Jusqu'à la première semaine de juillet les sociétés Weetabix (céréales) et Medio's (jeux de psychomotricité pour enfants) offrent aux enseignants de Belgique la possibilité de participer à une action-épargne permettant de gagner des lots dans le cadre d'une campagne contre la "surcharge pondérale" dont "un enfant sur cinq souffre" dans le pays.

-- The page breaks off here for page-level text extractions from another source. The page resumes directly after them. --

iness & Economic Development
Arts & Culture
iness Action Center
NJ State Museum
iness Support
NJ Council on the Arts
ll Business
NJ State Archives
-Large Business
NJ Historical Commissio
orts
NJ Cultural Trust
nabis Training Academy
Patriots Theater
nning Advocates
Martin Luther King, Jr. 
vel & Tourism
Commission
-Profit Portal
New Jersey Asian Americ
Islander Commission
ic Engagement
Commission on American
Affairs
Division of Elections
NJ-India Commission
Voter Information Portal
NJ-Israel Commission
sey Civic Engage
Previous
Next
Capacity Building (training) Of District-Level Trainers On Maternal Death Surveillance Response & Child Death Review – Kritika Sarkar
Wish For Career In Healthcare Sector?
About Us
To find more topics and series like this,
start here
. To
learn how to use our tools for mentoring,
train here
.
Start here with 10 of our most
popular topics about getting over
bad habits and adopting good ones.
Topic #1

L'article 41 du Pacte Scolaire belge du 29 mai 1959 interdit toutefois les activités commerciales dans les écoles.
Derrière les paquets de céréales Weetos de la firme Weetabix, on peut voir depuis septembre 2006 la publicité pour une action visant à faire "épargner le plus de timbres possibles", soit au minimum 300 (ce qui représente 300 paquets, d'une valeur moyenne d'environ 2,50 euros, soit 750 euros) pour bénéficier d'un cadeau de la firme Medio's : trois sets de deux roues (comme les Weetos, quelle coïncidence !) appelées Ludorons, en cadeau (d'une valeur de 180 euros par set), pour tout achat de deux Ludomodules (cube en plastique pour grimper dessus, d'une valeur de 400 euros pièce).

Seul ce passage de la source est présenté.